• Assigned task
With the pictures excluded, retype the records that follow exactly.

[[ Dataset records, beginning ]]

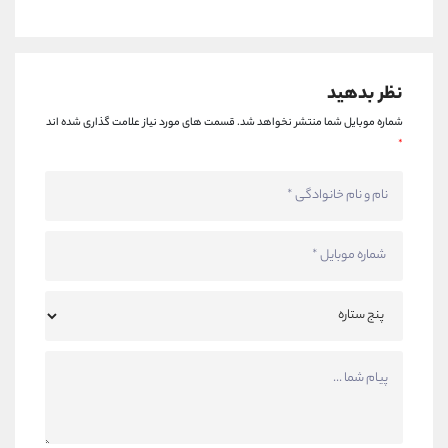
نظر بدهید
شماره موبایل شما منتشر نخواهد شد.
قسمت های مورد نیاز علامت گذاری شده اند
*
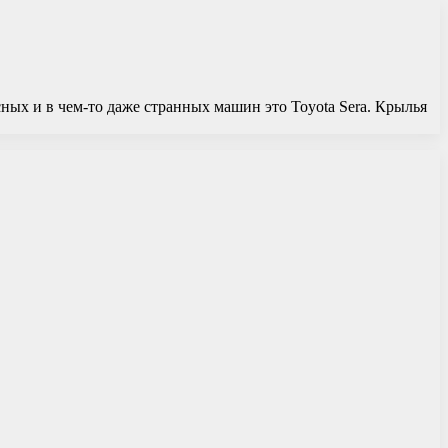
сных и в чем-то даже странных машин это Toyota Sera. Крылья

[[ Dataset records, end ]]

• Solved problem
نظر بدهید
شماره موبایل شما منتشر نخواهد شد.
قسمت های مورد نیاز علامت گذاری شده اند
*
сных и в чем-то даже странных машин это Toyota Sera. Крылья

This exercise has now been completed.